* _What needs to be done_: Exact copies of all the lines below are required, with the pictures omitted.
*** Opening of Source material ***
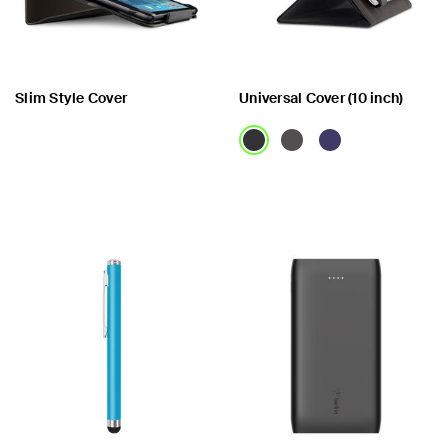
Slim Style Cover
Universal Cover (10 inch)
Price:
Price:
*** Close of Source material ***
* _Exercise response_:
Slim Style Cover
Universal Cover (10 inch)
Price:
Price:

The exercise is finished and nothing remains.